NU Pasca KH. Said Aqil Siroj: Dari Otoritas Intelektual Menjadi Komplementer Kekuasaan

LPKAPNEWS.COM - Analisis Fachry Ali membedah pergeseran paradigma Nahdlatul Ulama (NU) yang kini tampak kehilangan arah akademisnya setelah masa kepemimpinan KH. Said Aqil Siroj berakhir. Perubahan ini bukan sekadar rotasi jabatan, melainkan degradasi posisi NU dari aktor utama intelektual menjadi sekadar pendukung kekuatan negara.
Ketimpangan Akademik dan "Floating" NU
KH. Said Aqil Siroj dipandang sebagai "scholar" paripurna yang mencapai puncak otoritas akademik. Keberaniannya melontarkan gagasan radikal secara intelektual—seperti redefinisi konsep "kafir"—bisa diterima karena ia memiliki basis ilmu yang diakui dunia internasional.
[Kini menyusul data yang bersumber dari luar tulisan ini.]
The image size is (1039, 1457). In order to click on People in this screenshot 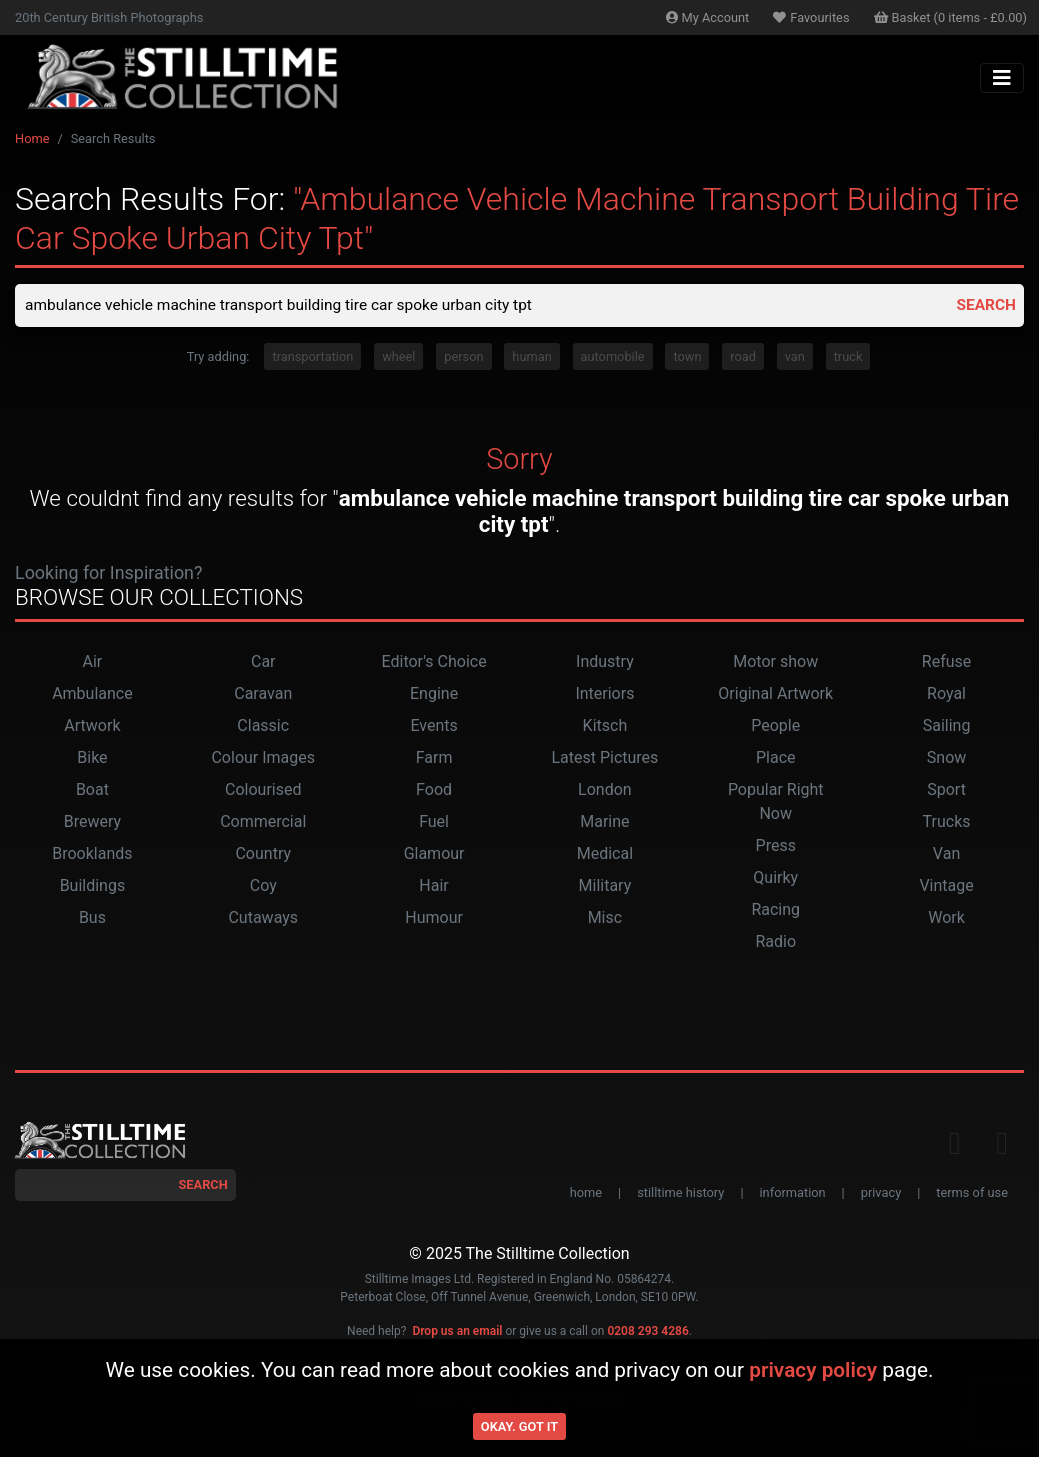 , I will do `click(775, 726)`.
Sebaliknya, era pasca KH. Said Aqil Siroj menciptakan ketimpangan.
Tanpa sosok dengan kapasitas akademik yang setara, NU terjebak dalam kondisi "floating" atau mengapung tanpa akar gagasan yang kuat. Hal ini membuat organisasi mudah terseret arus non-akademik dan hanya sibuk melakukan "adjustment" atau penyesuaian terhadap permainan kekuasaan.
NU Sebagai Penguat Negara, Bukan Penjaga Masyarakat
Pergeseran paling krusial adalah posisi NU dalam hubungan antara negara ("state") dan masyarakat ("society"). Pada era sebelumnya, NU memiliki posisi tawar yang mampu berhadapan dengan kekuatan luar. Namun saat ini, terjadi pertemuan kepentingan ("congruence") antara keinginan penguasa untuk melanggengkan pengaruh dengan hasrat di internal NU itu sendiri.
Kehadiran NU kini justru memperkuat posisi negara yang sudah sangat dominan, sementara posisi masyarakat sipil semakin melemah. NU tidak lagi berfungsi sebagai penyeimbang kekuatan, melainkan menjadi komplementer yang melengkapi susunan kekuatan politik nasional. Ironisnya, di saat kelas menengah pasif dan rakyat bergantung pada bantuan sosial (bansos), NU kehilangan perannya sebagai penjaga keseimbangan moral dan politik.
Ironi "The Winner" yang Kehilangan Saham Politik
Secara demografis dan kualitas pendidikan, kaum Nahdliyin sebenarnya adalah pemenang ("the winner") dalam sejarah sosial Indonesia, menggeser dominasi kaum priayi dan militer. Namun, kejayaan ini tidak berlanjut pada transformasi strategis. NU seolah berhenti di tengah jalan ("halfway struggle").
Alih-alih menjadi pemegang saham utama dalam formasi ekonomi dan politik masyarakat Indonesia, NU justru menempatkan diri sebagai bagian dari struktur kekuasaan negara.
Tanpa kelanjutan intelektualisasi yang tegak lurus dari akar pesantren hingga ke kancah global, posisi tawar NU di masa depan terancam hanya menjadi pengikut arus kepentingan penguasa ketimbang menjadi penentu arah bangsa.